● **WHAT YOU HAVE TO DO**: The answer should consist of each line below that contains the word "იყიდა".

Items from a data source:
┄┄┄┄┄┄
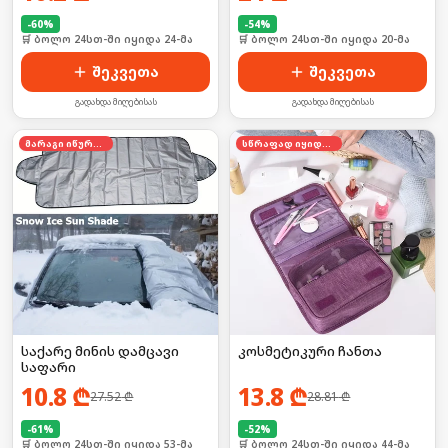
-
60
%
-
54
%
🛒 ბოლო 24სთ-ში იყიდა 24-მა
🛒 ბოლო 24სთ-ში იყიდა 20-მა
შეკვეთა
შეკვეთა
გადახდა მიღებისას
გადახდა მიღებისას
მარაგი იწურება
სწრაფად იყიდება
საქარე მინის დამცავი
კოსმეტიკური ჩანთა
საფარი
10.8
₾
13.8
₾
27.52
₾
28.81
₾
-
61
%
-
52
%
🛒 ბოლო 24სთ-ში იყიდა 53-მა
🛒 ბოლო 24სთ-ში იყიდა 44-მა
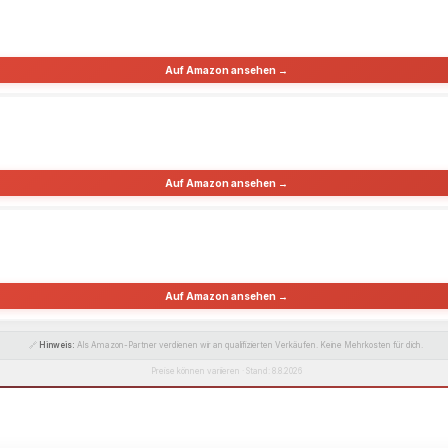
Auf Amazon ansehen →
Auf Amazon ansehen →
Auf Amazon ansehen →
🔗
Hinweis:
Als Amazon-Partner verdienen wir an qualifizierten Verkäufen. Keine Mehrkosten für dich.
Preise können variieren · Stand: 8.8.2026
┄┄┄┄┄┄
● **EXERCISE ANSWER**:
🛒 ბოლო 24სთ-ში იყიდა 24-მა
🛒 ბოლო 24სთ-ში იყიდა 20-მა
🛒 ბოლო 24სთ-ში იყიდა 53-მა
🛒 ბოლო 24სთ-ში იყიდა 44-მა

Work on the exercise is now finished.